§ **Your instructions**:
Please write out exactly the lines of the data below from the line holding "Aviso legal" through the line holding "Política de privacidad", and leave out the rest.

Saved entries

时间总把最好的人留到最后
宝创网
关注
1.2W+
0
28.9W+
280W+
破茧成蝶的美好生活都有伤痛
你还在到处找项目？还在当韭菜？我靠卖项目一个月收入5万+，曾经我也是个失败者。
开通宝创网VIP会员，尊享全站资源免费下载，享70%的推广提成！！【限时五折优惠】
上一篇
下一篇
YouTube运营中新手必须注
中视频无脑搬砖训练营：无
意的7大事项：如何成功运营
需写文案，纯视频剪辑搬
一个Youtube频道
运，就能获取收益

...

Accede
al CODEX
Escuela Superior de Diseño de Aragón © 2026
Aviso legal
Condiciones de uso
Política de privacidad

§ **Result of the exercise**:
Aviso legal
Condiciones de uso
Política de privacidad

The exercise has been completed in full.